Prima tappa del governatore il versante orientale, partendo da Licata dove ha incontrato, all’interno dell’aula consiliare, il sindaco Giuseppe Galanti e i consiglieri comunali. 

Il viaggio di Musumeci in provincia e’ proseguito poi a Palma di Montechiaro, altro incontro istituzionale con il primo cittadino Stefano Castellino e oggi pomeriggio poi a Realmonte dove ha incontrato la sindaca Lattuca.

Ma il tour agrigentino continuerà anche domani nella zona montana: le tappe programmate sono Casteltermini, San Giovanni Gemini e Cammarata. 

“Questa è la testimonianza della vicinanza del governo regionale ai comuni anche per ascoltare proposte, campanelli di allarme e dialogare col territorio – ha dichiarato il presidente della Regione – Bisogna dialogare con gli enti locali e adesso voglio recuperare il tempo perso a causa della pandemia.”

Ma il governatore non fara’ tappa a Sciacca.

 L’ultima visita del governatore Nello Musumeci in città risale all’agosto del 2019. L’occasione era una sorta di riapertura con affidamento del parco termale al Comune di Sciacca. (In realtà, il parco riaprì le porte soltanto per quarantotto ore per poi richiudere per problemi di sicurezza dopo la caduta di una bimba in una botola).

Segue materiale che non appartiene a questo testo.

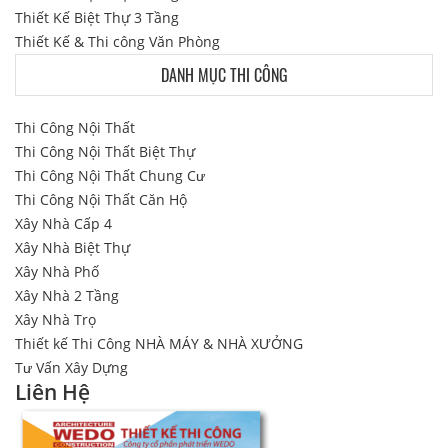
Thiết Kế Biệt Thự 3 Tầng
Thiết Kế & Thi công Văn Phòng
DANH MỤC THI CÔNG
Thi Công Nội Thất
Thi Công Nội Thất Biệt Thự
Thi Công Nội Thất Chung Cư
Thi Công Nội Thất Căn Hộ
Xây Nhà Cấp 4
Xây Nhà Biệt Thự
Xây Nhà Phố
Xây Nhà 2 Tầng
Xây Nhà Trọ
Thiết kế Thi Công NHÀ MÁY & NHÀ XƯỞNG
Tư Vấn Xây Dựng
Liên Hệ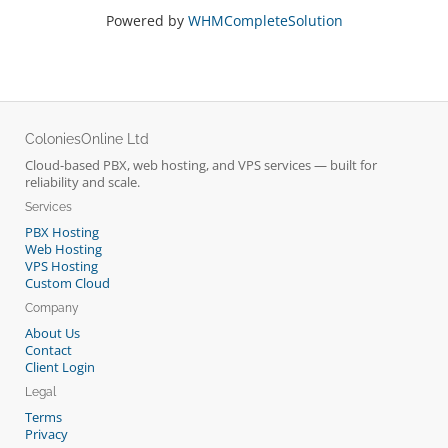
Powered by
WHMCompleteSolution
ColoniesOnline Ltd
Cloud-based PBX, web hosting, and VPS services — built for
reliability and scale.
Services
PBX Hosting
Web Hosting
VPS Hosting
Custom Cloud
Company
About Us
Contact
Client Login
Legal
Terms
Privacy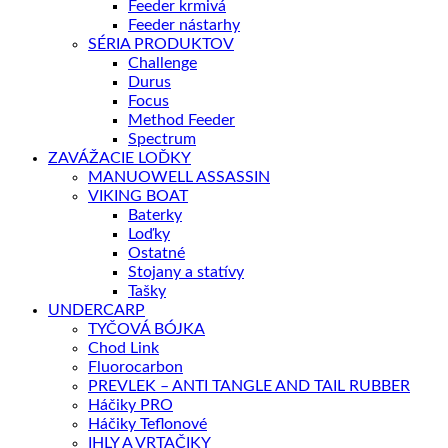
Feeder krmivá
Feeder nástarhy
SÉRIA PRODUKTOV
Challenge
Durus
Focus
Method Feeder
Spectrum
ZAVÁŽACIE LOĎKY
MANUOWELL ASSASSIN
VIKING BOAT
Baterky
Loďky
Ostatné
Stojany a statívy
Tašky
UNDERCARP
TYČOVÁ BÓJKA
Chod Link
Fluorocarbon
PREVLEK – ANTI TANGLE AND TAIL RUBBER
Háčiky PRO
Háčiky Teflonové
IHLY A VRTAČIKY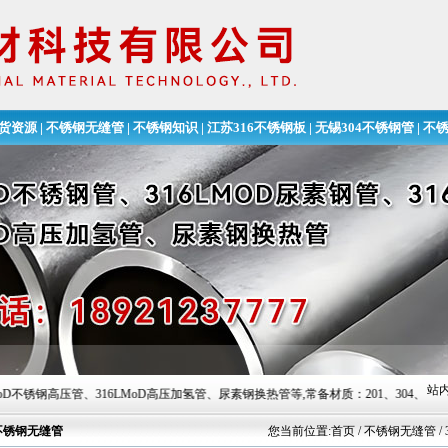
货资源
|
不锈钢无缝管
|
不锈钢知识
|
江苏316不锈钢板
|
无锡304不锈钢管
|
不
无缝钢管
站内
压管、316LMoD高压加氢管、尿素钢换热管等,常备材质：201、304、304L、316、31
不锈钢无缝管
您当前位置:
首页
/ 不锈钢无缝管 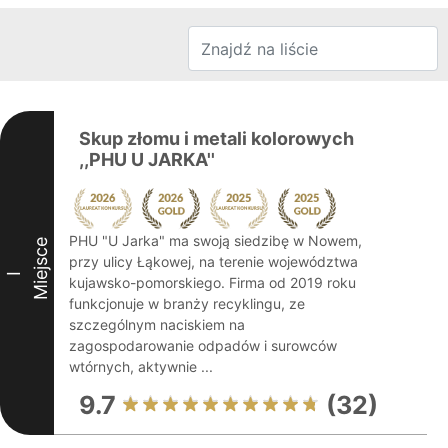
Skup złomu i metali kolorowych
,,PHU U JARKA''
PHU "U Jarka" ma swoją siedzibę w Nowem,
Miejsce
przy ulicy Łąkowej, na terenie województwa
I
kujawsko-pomorskiego. Firma od 2019 roku
funkcjonuje w branży recyklingu, ze
szczególnym naciskiem na
zagospodarowanie odpadów i surowców
wtórnych, aktywnie ...
9.7
(32)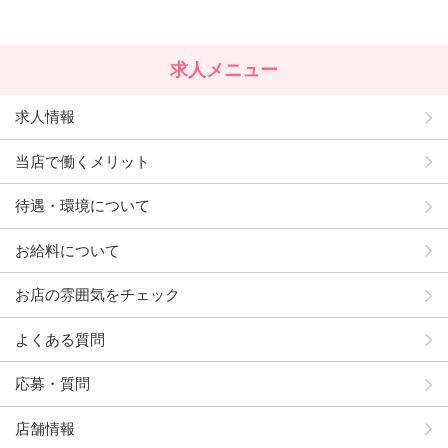
求人メニュー
求人情報
当店で働くメリット
待遇・環境について
お給料について
お店の雰囲気をチェック
よくある質問
応募・質問
店舗情報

I successivi contatti con il presidente non sono poi stati idilliaci e gli ultimi scambi tra Sciacca e Musumeci sono stati caratterizzati da una polemica al vetriolo tra i rappresentanti dei due enti: da un lato il sindaco di Sciacca e dall’altro il governatore, in occasione della manifestazione organizzata dal Comune per attirare l’attenzione sulla chiusura delle Terme, ossia la tanto chiacchierata marcia per le Terme. Peregrino fu uno striscione dinnanzi l’ex stabilimento il giorno della partenza che accusava Musumeci di tradimento, parole che scatenarono l’ira del governatore che ricambiò con altrettanto sgarbo. A conclusione della marcia con arrivo a Palermo, neanche a dirlo il governatore non si fece trovare.

Semplice dimenticanza e/o mancanza di tempo quella del governatore che ha escluso dal suo tour la seconda citta’ della provincia o sono in atto gli effetti di una rottura

tra due enti che dovrebbero quantomeno dialogare e collaborare?